First, the implementation of the official languages policy as a whole is what is relevant to Part VII of the Act. This refers to agreements between the federal government and the provinces and territories. In this respect, one example would be the memorandum of understanding we signed with the Education ministers across Canada.
In terms of improvements, we would like to make consultations accountable under Part III. The result, be it in the field of education, health services or any other field affected by the government's action plan on official languages, also depend on our relationship with the provinces. Health and education are provincial area of jurisdiction, and we would not want to see the results challenged before the court. Why?
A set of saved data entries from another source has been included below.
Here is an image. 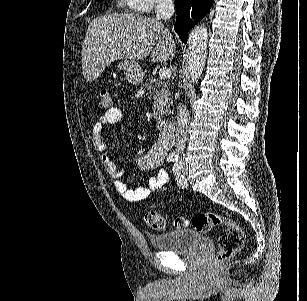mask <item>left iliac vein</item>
Listing matches in <instances>:
<instances>
[{"label": "left iliac vein", "instance_id": "left-iliac-vein-1", "mask_svg": "<svg viewBox=\"0 0 307 301\" xmlns=\"http://www.w3.org/2000/svg\"><path fill=\"white\" fill-rule=\"evenodd\" d=\"M182 172H183L184 175L188 174V166H187L186 163H183Z\"/></svg>", "mask_w": 307, "mask_h": 301}]
</instances>
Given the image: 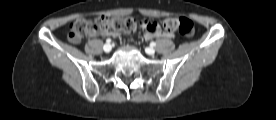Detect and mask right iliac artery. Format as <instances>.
Instances as JSON below:
<instances>
[{
    "mask_svg": "<svg viewBox=\"0 0 276 120\" xmlns=\"http://www.w3.org/2000/svg\"><path fill=\"white\" fill-rule=\"evenodd\" d=\"M106 42H107L108 44H110V42H111V39H107V40H106Z\"/></svg>",
    "mask_w": 276,
    "mask_h": 120,
    "instance_id": "1",
    "label": "right iliac artery"
}]
</instances>
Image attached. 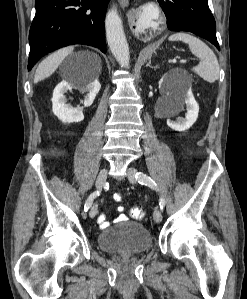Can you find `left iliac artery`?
Instances as JSON below:
<instances>
[{"mask_svg": "<svg viewBox=\"0 0 247 299\" xmlns=\"http://www.w3.org/2000/svg\"><path fill=\"white\" fill-rule=\"evenodd\" d=\"M136 179H138L139 183L142 185H147L148 187L154 189V190H158L156 183L146 174L139 172L135 175ZM159 206L160 209L163 210V208L165 207V199L163 197H160L159 200Z\"/></svg>", "mask_w": 247, "mask_h": 299, "instance_id": "obj_1", "label": "left iliac artery"}]
</instances>
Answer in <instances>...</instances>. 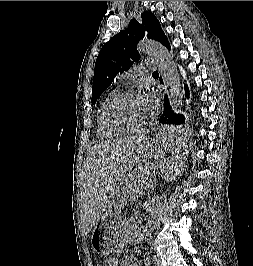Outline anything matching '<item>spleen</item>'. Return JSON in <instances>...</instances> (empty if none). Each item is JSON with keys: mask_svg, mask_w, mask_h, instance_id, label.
I'll list each match as a JSON object with an SVG mask.
<instances>
[{"mask_svg": "<svg viewBox=\"0 0 253 266\" xmlns=\"http://www.w3.org/2000/svg\"><path fill=\"white\" fill-rule=\"evenodd\" d=\"M174 128L176 132H183L185 127L183 123H176ZM166 144L171 156H163L157 165H153L152 171L153 174H165L164 179L170 180L176 169H184L183 154H190L191 148L188 138H167Z\"/></svg>", "mask_w": 253, "mask_h": 266, "instance_id": "obj_1", "label": "spleen"}]
</instances>
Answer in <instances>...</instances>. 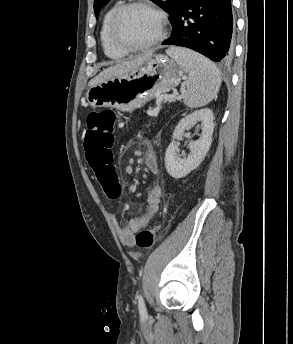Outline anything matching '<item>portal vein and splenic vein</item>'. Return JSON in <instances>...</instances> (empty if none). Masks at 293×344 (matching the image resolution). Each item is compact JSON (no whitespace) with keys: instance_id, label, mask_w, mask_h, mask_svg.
<instances>
[{"instance_id":"portal-vein-and-splenic-vein-1","label":"portal vein and splenic vein","mask_w":293,"mask_h":344,"mask_svg":"<svg viewBox=\"0 0 293 344\" xmlns=\"http://www.w3.org/2000/svg\"><path fill=\"white\" fill-rule=\"evenodd\" d=\"M173 97H176V96H160L157 98V107L154 109V111L151 113L152 116H156L161 108V102L164 100V99H167V98H173Z\"/></svg>"}]
</instances>
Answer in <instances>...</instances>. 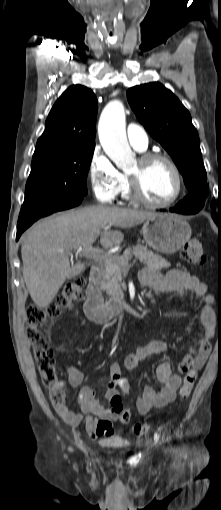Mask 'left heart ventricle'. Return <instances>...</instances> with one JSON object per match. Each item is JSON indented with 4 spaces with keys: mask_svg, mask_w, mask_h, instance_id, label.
<instances>
[{
    "mask_svg": "<svg viewBox=\"0 0 221 510\" xmlns=\"http://www.w3.org/2000/svg\"><path fill=\"white\" fill-rule=\"evenodd\" d=\"M128 173L139 176L141 191L149 200L167 201L176 192V177L163 161H154L143 167L137 160Z\"/></svg>",
    "mask_w": 221,
    "mask_h": 510,
    "instance_id": "1",
    "label": "left heart ventricle"
}]
</instances>
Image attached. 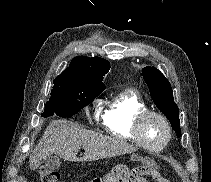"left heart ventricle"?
I'll list each match as a JSON object with an SVG mask.
<instances>
[{
  "label": "left heart ventricle",
  "instance_id": "obj_1",
  "mask_svg": "<svg viewBox=\"0 0 211 182\" xmlns=\"http://www.w3.org/2000/svg\"><path fill=\"white\" fill-rule=\"evenodd\" d=\"M142 136L148 145L158 146L166 139L167 129L160 118L149 116L143 122Z\"/></svg>",
  "mask_w": 211,
  "mask_h": 182
}]
</instances>
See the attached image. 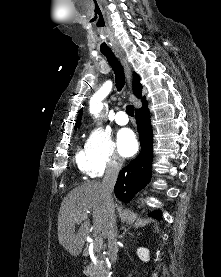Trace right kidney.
I'll return each instance as SVG.
<instances>
[{
  "label": "right kidney",
  "mask_w": 221,
  "mask_h": 277,
  "mask_svg": "<svg viewBox=\"0 0 221 277\" xmlns=\"http://www.w3.org/2000/svg\"><path fill=\"white\" fill-rule=\"evenodd\" d=\"M137 254H138V257L143 262H148L150 260L149 250L147 248H143V247L138 248L137 249Z\"/></svg>",
  "instance_id": "right-kidney-1"
}]
</instances>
Because they are often the fruit of our negotiations with the provinces. It is important to ensure that adequate consultations are carried out with stakeholder organizations in the community as a whole before the process is completed. Moreover, we have to see to it that the negotiations with our partners are not strictly on a bilateral basis: in other words, the federal government must also have done its homework.
If the results were justiciable, that would imply that anyone could argue that the federal and provincial governments are not investing enough into for instance bilingual health care services. The results would be challenged before the court. What would happen then? First, everything would probably be at a stand still for years and then, undue pressure would be brought to bear on the province, which also has a limited ability to pay.
So, we suggest being accountable before the consultations which lead to the results rather than for the results themselves.